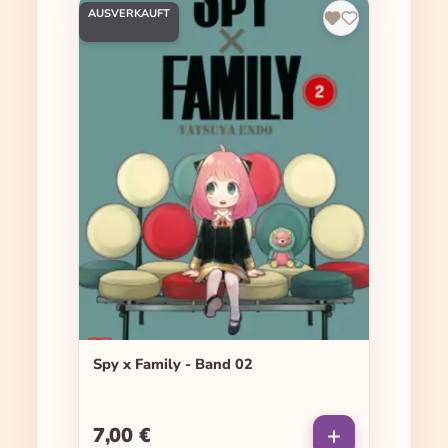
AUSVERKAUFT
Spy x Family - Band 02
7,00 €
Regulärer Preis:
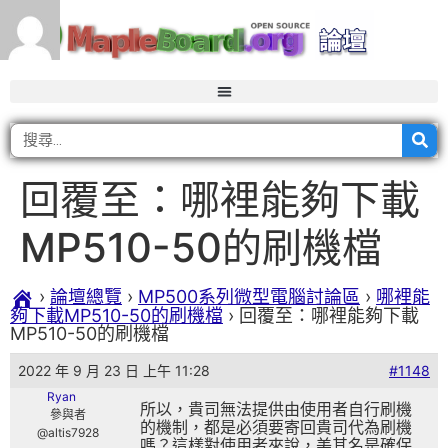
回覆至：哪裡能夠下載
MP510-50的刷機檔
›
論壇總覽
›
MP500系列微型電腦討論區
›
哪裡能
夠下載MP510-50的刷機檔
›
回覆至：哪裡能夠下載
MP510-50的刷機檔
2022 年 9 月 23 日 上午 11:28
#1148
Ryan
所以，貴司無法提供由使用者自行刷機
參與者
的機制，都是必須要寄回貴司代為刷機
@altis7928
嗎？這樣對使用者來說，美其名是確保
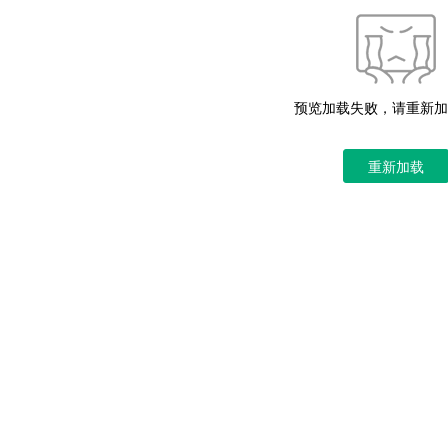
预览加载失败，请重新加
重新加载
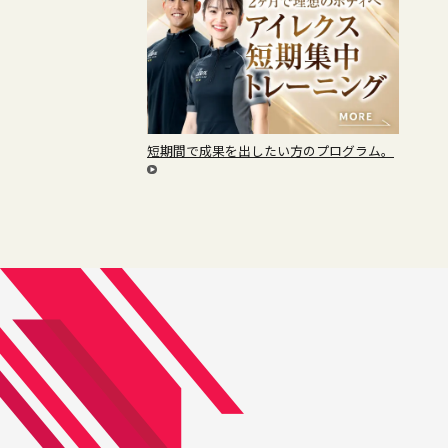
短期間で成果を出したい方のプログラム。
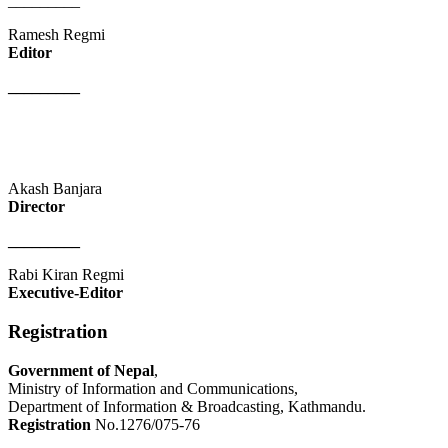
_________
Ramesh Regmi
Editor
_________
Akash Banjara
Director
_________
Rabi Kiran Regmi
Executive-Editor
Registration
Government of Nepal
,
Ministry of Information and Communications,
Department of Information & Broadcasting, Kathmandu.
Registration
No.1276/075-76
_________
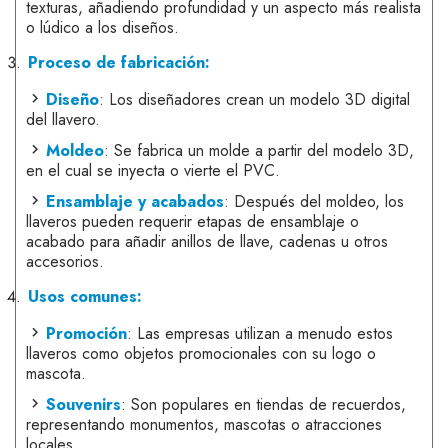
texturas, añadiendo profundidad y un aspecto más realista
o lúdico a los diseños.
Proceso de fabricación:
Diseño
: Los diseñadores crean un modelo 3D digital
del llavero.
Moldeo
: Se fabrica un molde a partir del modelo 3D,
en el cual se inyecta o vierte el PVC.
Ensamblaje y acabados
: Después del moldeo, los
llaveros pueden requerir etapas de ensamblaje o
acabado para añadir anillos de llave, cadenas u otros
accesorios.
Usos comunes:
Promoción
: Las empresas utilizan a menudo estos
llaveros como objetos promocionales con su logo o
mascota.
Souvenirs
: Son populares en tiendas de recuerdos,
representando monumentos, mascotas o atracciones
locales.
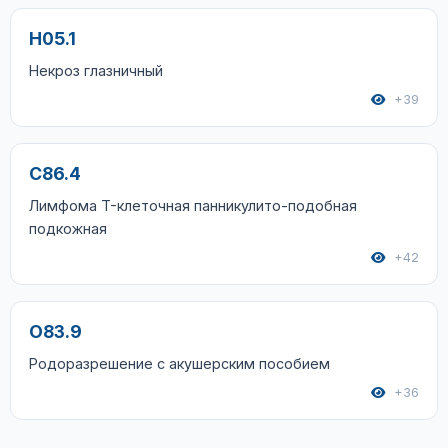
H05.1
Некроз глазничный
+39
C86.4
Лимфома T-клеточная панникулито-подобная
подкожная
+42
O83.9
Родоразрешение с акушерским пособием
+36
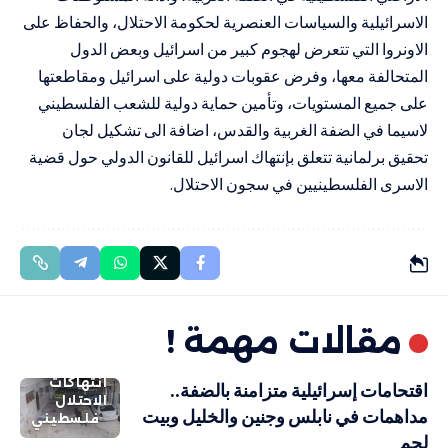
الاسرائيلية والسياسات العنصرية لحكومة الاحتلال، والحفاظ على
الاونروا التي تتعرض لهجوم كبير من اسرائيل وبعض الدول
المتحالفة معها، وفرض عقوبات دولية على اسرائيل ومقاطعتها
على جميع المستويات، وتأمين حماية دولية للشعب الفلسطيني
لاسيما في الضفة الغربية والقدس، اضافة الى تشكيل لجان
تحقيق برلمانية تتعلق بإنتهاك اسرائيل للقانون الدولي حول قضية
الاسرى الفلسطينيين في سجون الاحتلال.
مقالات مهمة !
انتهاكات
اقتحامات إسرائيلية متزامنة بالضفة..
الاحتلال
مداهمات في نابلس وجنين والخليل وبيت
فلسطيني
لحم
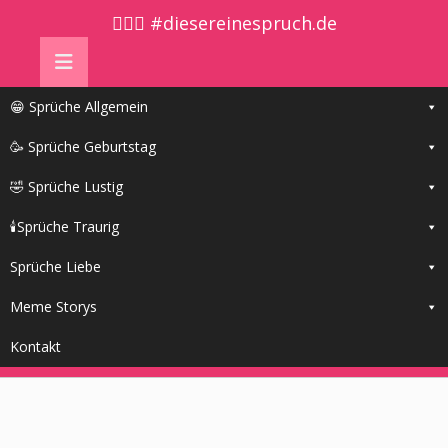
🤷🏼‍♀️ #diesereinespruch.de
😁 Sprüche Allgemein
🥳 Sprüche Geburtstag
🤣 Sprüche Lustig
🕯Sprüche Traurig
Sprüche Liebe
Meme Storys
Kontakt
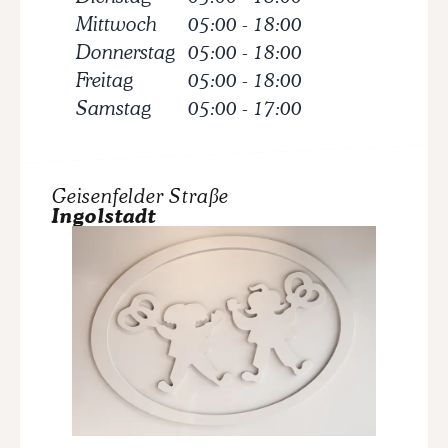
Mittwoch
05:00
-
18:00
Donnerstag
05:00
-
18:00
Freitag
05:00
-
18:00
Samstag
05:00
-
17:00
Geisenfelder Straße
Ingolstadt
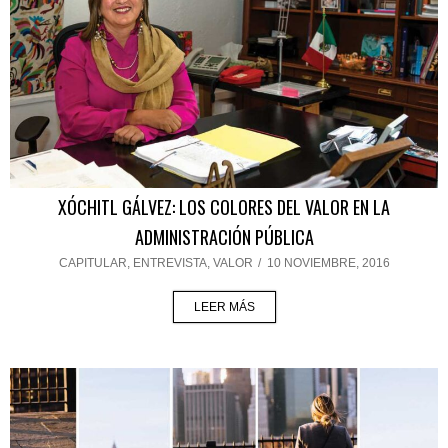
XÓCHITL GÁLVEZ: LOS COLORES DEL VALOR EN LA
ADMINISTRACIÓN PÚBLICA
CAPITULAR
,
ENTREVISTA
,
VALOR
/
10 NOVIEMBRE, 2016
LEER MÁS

______________________________

# [Problem description]
If an entry holds a picture, leave that picture out, and transcribe the rest of the listing above exactly.

# [Answer]
AUSVERKAUFT
Spy x Family - Band 02
7,00 €
Regulärer Preis:
回覆至：哪裡能夠下載
MP510-50的刷機檔
›
論壇總覽
›
MP500系列微型電腦討論區
›
哪裡能
夠下載MP510-50的刷機檔
›
回覆至：哪裡能夠下載
MP510-50的刷機檔
2022 年 9 月 23 日 上午 11:28
#1148
Ryan
所以，貴司無法提供由使用者自行刷機
參與者
的機制，都是必須要寄回貴司代為刷機
@altis7928
嗎？這樣對使用者來說，美其名是確保
预览加载失败，请重新加
重新加载
短期間で成果を出したい方のプログラム。
_________
Ramesh Regmi
Editor
_________
Akash Banjara
Director
_________
Rabi Kiran Regmi
Executive-Editor
Registration
Government of Nepal
,
Ministry of Information and Communications,
Department of Information & Broadcasting, Kathmandu.
Registration
No.1276/075-76
_________
texturas, añadiendo profundidad y un aspecto más realista
o lúdico a los diseños.
Proceso de fabricación:
Diseño
: Los diseñadores crean un modelo 3D digital
del llavero.
Moldeo
: Se fabrica un molde a partir del modelo 3D,
en el cual se inyecta o vierte el PVC.
Ensamblaje y acabados
: Después del moldeo, los
llaveros pueden requerir etapas de ensamblaje o
acabado para añadir anillos de llave, cadenas u otros
accesorios.
Usos comunes:
Promoción
: Las empresas utilizan a menudo estos
llaveros como objetos promocionales con su logo o
mascota.
Souvenirs
: Son populares en tiendas de recuerdos,
representando monumentos, mascotas o atracciones
locales.
H05.1
Некроз глазничный
+39
C86.4
Лимфома T-клеточная панникулито-подобная
подкожная
+42
O83.9
Родоразрешение с акушерским пособием
+36
الاسرائيلية والسياسات العنصرية لحكومة الاحتلال، والحفاظ على
الاونروا التي تتعرض لهجوم كبير من اسرائيل وبعض الدول
المتحالفة معها، وفرض عقوبات دولية على اسرائيل ومقاطعتها
على جميع المستويات، وتأمين حماية دولية للشعب الفلسطيني
لاسيما في الضفة الغربية والقدس، اضافة الى تشكيل لجان
تحقيق برلمانية تتعلق بإنتهاك اسرائيل للقانون الدولي حول قضية
الاسرى الفلسطينيين في سجون الاحتلال.
مقالات مهمة !
انتهاكات
اقتحامات إسرائيلية متزامنة بالضفة..
الاحتلال
مداهمات في نابلس وجنين والخليل وبيت
فلسطيني
لحم
🤷🏼‍♀️ #diesereinespruch.de
😁 Sprüche Allgemein
🥳 Sprüche Geburtstag
🤣 Sprüche Lustig
🕯Sprüche Traurig
Sprüche Liebe
Meme Storys
Kontakt
Mittwoch
05:00
-
18:00
Donnerstag
05:00
-
18:00
Freitag
05:00
-
18:00
Samstag
05:00
-
17:00
Geisenfelder Straße
Ingolstadt
XÓCHITL GÁLVEZ: LOS COLORES DEL VALOR EN LA
ADMINISTRACIÓN PÚBLICA
CAPITULAR
,
ENTREVISTA
,
VALOR
/
10 NOVIEMBRE, 2016
LEER MÁS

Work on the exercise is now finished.